▶ WHAT THE EXERCISE ASKS
Which lines of the records contain the word "today"? Copy each one.

Extracted records:
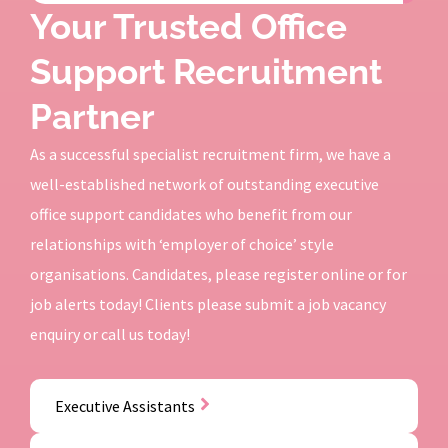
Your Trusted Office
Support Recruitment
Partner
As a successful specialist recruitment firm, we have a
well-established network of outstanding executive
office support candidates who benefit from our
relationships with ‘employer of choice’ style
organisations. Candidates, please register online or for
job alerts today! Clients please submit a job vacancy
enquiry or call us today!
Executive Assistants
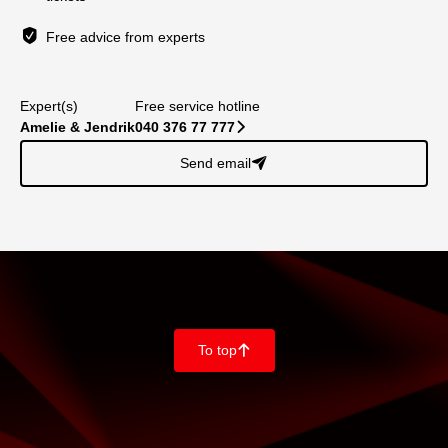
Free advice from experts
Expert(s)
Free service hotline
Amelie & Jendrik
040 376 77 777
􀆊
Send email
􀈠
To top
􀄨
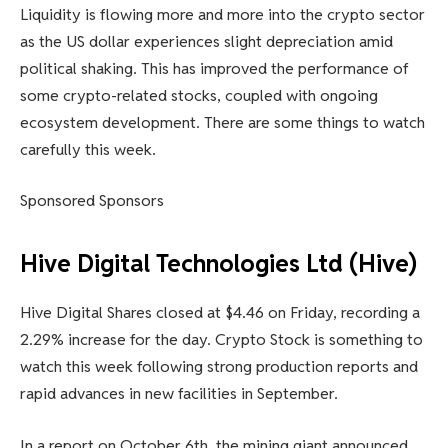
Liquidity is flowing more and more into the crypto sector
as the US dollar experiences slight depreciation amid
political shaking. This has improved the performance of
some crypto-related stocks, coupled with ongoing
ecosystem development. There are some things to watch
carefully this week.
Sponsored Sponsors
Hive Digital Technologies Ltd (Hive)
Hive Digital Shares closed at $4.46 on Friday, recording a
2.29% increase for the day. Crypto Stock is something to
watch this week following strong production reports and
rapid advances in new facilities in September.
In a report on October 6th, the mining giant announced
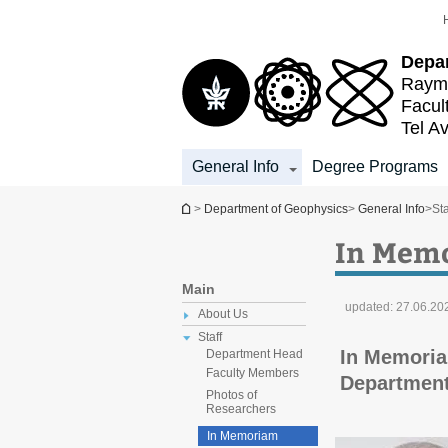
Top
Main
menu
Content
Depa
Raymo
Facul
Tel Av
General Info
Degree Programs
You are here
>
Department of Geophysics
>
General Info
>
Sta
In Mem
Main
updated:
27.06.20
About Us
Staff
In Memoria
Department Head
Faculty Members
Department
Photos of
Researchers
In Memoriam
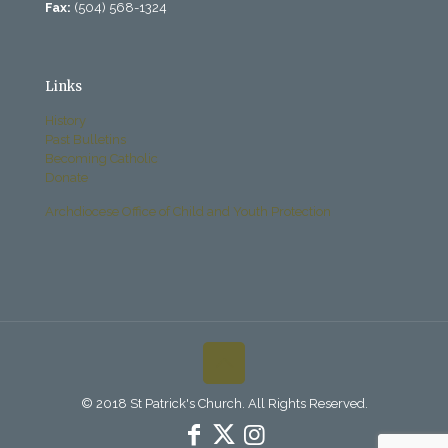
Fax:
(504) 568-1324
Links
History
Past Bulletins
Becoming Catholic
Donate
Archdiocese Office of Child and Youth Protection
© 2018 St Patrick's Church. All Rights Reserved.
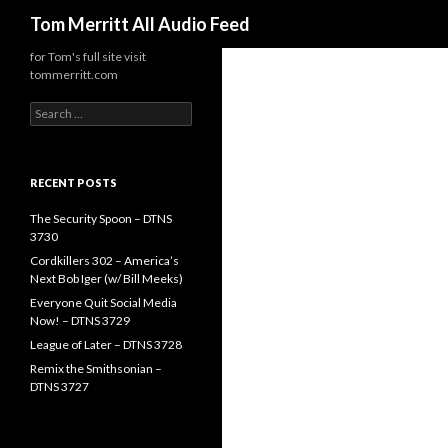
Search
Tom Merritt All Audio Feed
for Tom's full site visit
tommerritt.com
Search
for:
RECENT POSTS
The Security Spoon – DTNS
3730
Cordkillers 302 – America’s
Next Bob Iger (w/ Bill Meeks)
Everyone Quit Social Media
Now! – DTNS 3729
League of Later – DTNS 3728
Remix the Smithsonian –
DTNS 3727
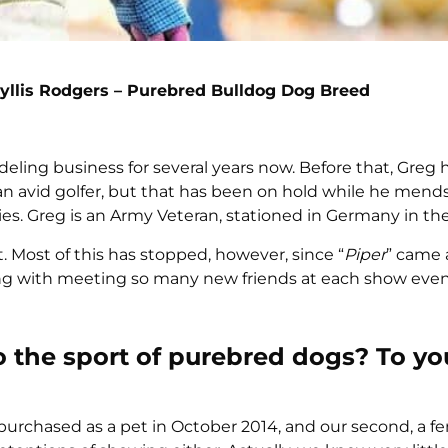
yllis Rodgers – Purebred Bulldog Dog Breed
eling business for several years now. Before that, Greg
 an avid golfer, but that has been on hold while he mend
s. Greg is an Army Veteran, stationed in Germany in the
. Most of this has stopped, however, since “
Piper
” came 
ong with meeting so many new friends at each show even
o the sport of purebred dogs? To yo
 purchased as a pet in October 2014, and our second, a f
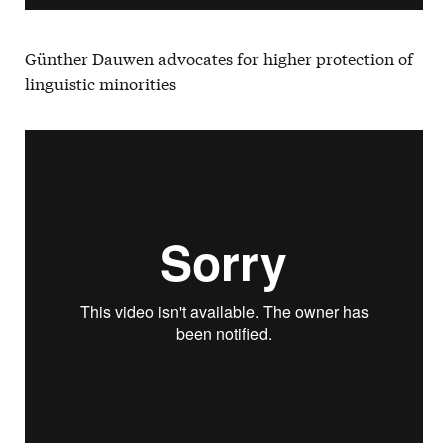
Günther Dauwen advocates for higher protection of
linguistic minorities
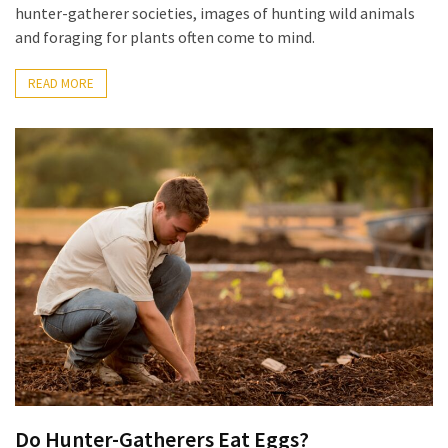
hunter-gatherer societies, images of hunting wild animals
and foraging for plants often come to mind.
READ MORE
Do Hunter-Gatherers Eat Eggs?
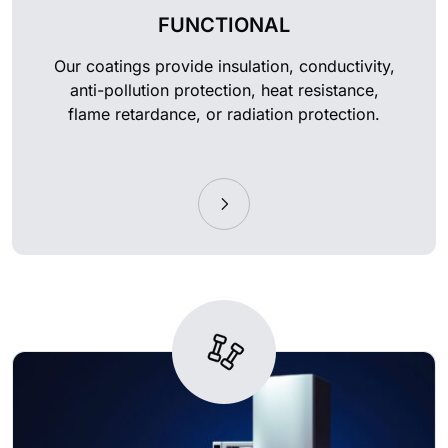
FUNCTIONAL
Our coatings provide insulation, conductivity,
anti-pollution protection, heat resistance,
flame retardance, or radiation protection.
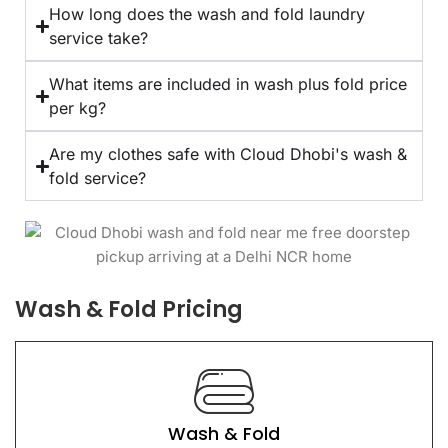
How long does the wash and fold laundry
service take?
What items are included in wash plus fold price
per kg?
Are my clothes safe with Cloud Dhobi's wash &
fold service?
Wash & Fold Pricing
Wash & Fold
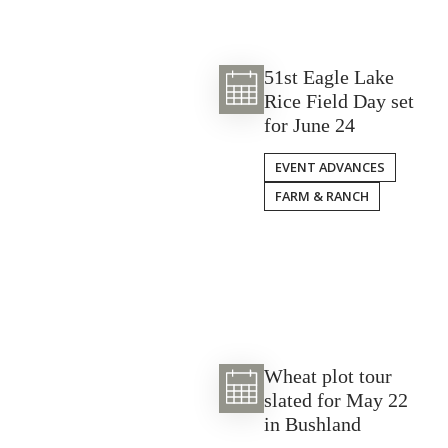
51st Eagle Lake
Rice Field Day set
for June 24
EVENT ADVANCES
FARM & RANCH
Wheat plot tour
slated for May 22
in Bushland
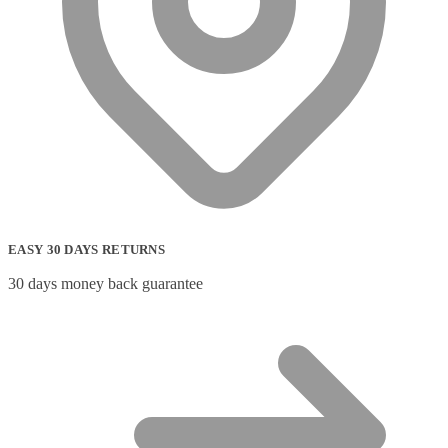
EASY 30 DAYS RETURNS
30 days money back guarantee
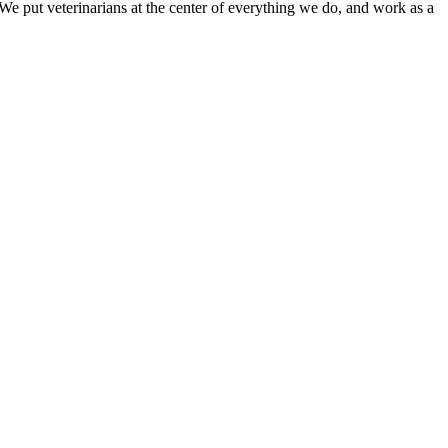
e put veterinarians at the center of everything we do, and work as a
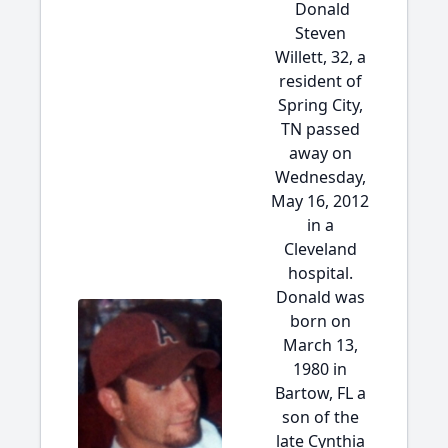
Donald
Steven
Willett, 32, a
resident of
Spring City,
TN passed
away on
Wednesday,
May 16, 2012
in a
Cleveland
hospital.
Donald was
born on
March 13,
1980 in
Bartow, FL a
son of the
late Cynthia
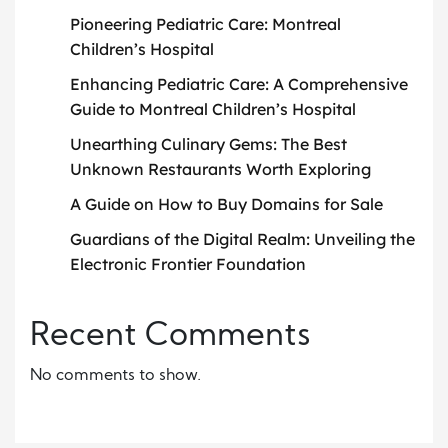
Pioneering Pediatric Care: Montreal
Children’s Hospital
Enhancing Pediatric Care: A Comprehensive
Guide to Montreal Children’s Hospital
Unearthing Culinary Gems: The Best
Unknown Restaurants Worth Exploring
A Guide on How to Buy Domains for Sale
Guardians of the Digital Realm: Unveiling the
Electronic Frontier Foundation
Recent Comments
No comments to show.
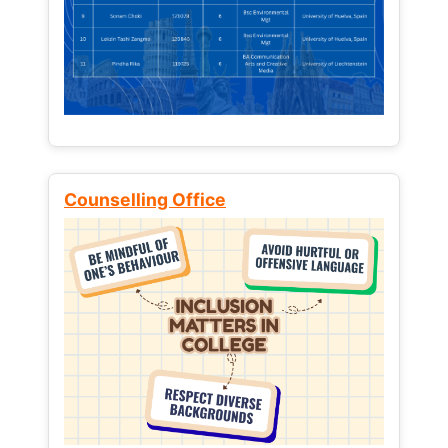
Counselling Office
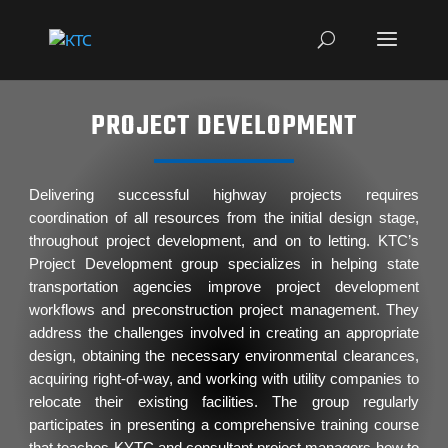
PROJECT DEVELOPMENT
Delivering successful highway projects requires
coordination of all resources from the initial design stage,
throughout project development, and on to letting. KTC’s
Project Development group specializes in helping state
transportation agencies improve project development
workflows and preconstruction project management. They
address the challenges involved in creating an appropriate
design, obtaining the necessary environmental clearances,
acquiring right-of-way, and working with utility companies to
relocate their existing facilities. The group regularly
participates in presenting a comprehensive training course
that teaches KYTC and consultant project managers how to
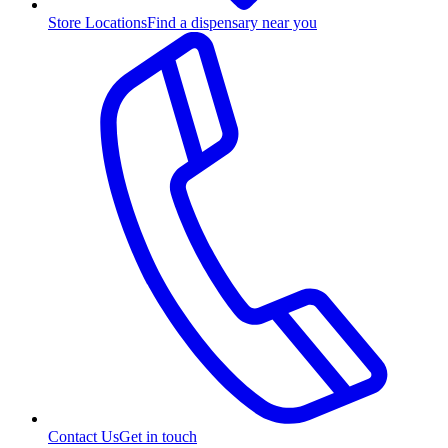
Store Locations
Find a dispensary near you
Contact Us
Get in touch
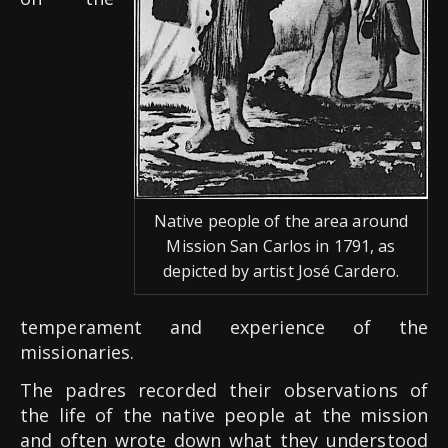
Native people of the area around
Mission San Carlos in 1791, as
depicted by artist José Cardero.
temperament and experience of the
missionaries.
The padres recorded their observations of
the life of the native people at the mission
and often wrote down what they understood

▶ RESPONSE BOX
job alerts today! Clients please submit a job vacancy
enquiry or call us today!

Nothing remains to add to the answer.